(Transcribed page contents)
^^^^

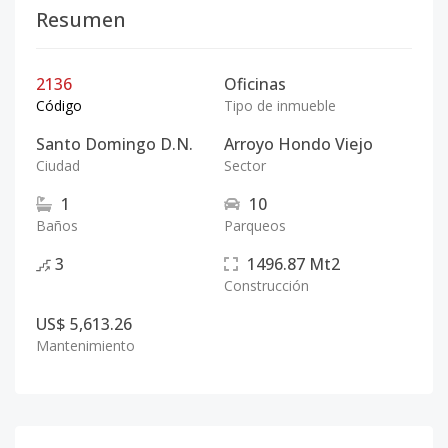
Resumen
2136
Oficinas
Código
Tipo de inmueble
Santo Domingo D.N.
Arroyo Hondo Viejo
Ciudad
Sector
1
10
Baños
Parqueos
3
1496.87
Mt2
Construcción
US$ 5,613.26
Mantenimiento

^^^^

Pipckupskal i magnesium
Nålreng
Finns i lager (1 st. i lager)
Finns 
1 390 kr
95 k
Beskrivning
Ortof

^^^^

» Problem requirements:
Nothing but the lines above from the one containing "Tipo de inmueble" through the one containing "Mantenimiento" should appear in the answer, each repeated exactly.

» Task solution:
Tipo de inmueble
Santo Domingo D.N.
Arroyo Hondo Viejo
Ciudad
Sector
1
10
Baños
Parqueos
3
1496.87
Mt2
Construcción
US$ 5,613.26
Mantenimiento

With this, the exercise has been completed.